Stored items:
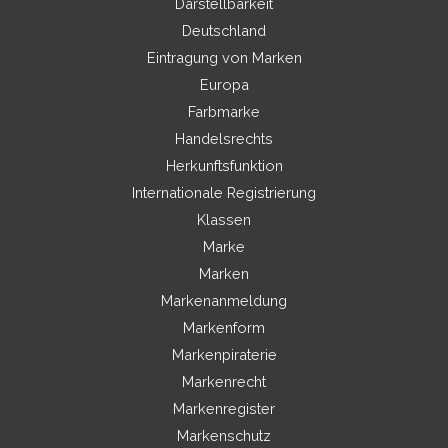
Darstellbarkeit
Deutschland
Eintragung von Marken
Europa
Farbmarke
Handelsrechts
Herkunftsfunktion
Internationale Registrierung
Klassen
Marke
Marken
Markenanmeldung
Markenform
Markenpiraterie
Markenrecht
Markenregister
Markenschutz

What you will do
Each entry shown above must be quoted exactly, with its pictures left out.

Response
Darstellbarkeit
Deutschland
Eintragung von Marken
Europa
Farbmarke
Handelsrechts
Herkunftsfunktion
Internationale Registrierung
Klassen
Marke
Marken
Markenanmeldung
Markenform
Markenpiraterie
Markenrecht
Markenregister
Markenschutz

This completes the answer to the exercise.